▶ **Work required**:
For this exercise, restate every line below word for word and drop the images.

▶ **Raw data**:
________________________

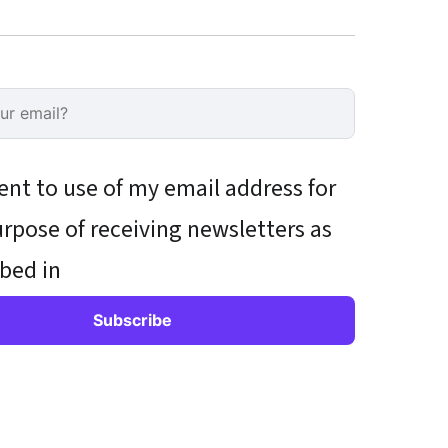
ent to use of my email address for
rpose of receiving newsletters as
bed in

________________________

▶ **Response area**:
ent to use of my email address for
rpose of receiving newsletters as
bed in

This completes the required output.